RECORDS FOR PROCESSING Start Marker

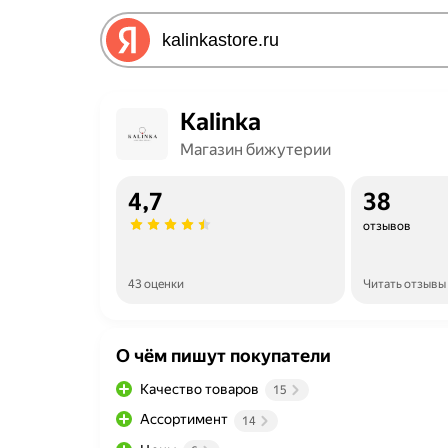
Kalinka
Магазин бижутерии
4,7
38
отзывов
43 оценки
Читать отзывы
О чём пишут покупатели
Качество товаров
15
Ассортимент
14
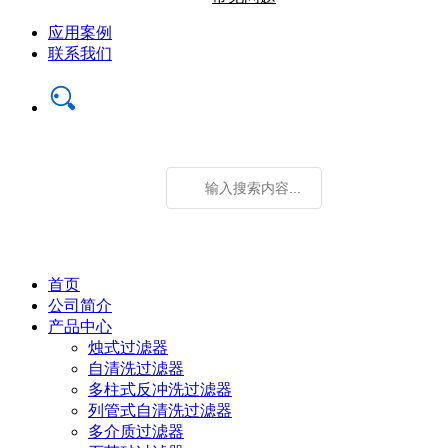
应用案例
联系我们
首页
公司简介
产品中心
烛式过滤器
自清洗过滤器
多柱式反冲洗过滤器
列管式自清洗过滤器
多介质过滤器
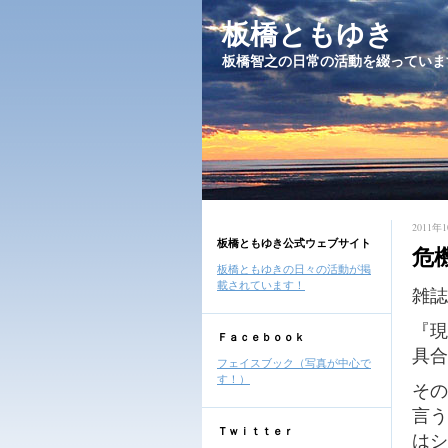
板橋ともゆき
板橋智之の日常の活動を綴っていま
2011年1
板橋ともゆき公式ウェブサイト
危
板橋ともゆきの日々の活動が掲
載されています！
雑誌
『現
Ｆａｃｅｂｏｏｋ
具合
フェイスブック（写真が中心で
す！）
その
言う
Ｔｗｉｔｔｅｒ
はシ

RECORDS FOR PROCESSING End Marker

Pictures in the records above are to be left out of an otherwise exact copy.

RESULT OF THE EXERCISE →
Kalinka
Магазин бижутерии
4,7
38
отзывов
43 оценки
Читать отзывы
О чём пишут покупатели
Качество товаров
15
Ассортимент
14
应用案例
联系我们
首页
公司简介
产品中心
烛式过滤器
自清洗过滤器
多柱式反冲洗过滤器
列管式自清洗过滤器
多介质过滤器
板橋ともゆき
板橋智之の日常の活動を綴っていま
2011年1
板橋ともゆき公式ウェブサイト
危
板橋ともゆきの日々の活動が掲
載されています！
雑誌
『現
Ｆａｃｅｂｏｏｋ
具合
フェイスブック（写真が中心で
す！）
その
言う
Ｔｗｉｔｔｅｒ
はシ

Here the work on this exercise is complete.